Please work out how many lines in the records below include the word "Special", and reply with that number only.

[Collected data]

::::

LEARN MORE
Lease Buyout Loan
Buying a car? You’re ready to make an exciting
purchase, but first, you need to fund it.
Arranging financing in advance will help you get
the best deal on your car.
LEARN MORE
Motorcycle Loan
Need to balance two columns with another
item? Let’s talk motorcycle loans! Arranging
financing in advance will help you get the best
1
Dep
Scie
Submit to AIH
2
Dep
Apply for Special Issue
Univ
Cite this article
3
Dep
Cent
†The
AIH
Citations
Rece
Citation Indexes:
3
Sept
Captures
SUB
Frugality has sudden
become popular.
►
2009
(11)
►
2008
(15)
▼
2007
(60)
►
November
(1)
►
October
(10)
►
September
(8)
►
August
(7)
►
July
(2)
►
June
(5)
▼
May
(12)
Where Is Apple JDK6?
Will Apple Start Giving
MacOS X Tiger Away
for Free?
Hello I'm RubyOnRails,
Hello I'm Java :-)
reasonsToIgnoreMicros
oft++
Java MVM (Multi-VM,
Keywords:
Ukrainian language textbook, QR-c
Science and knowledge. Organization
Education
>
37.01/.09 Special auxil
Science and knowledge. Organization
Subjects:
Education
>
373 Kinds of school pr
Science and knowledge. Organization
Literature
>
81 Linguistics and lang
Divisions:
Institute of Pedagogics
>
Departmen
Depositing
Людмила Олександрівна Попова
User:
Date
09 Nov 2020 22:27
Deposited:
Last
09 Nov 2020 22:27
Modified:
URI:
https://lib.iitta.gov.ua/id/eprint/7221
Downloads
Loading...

::::

TASK OUTPUT:
2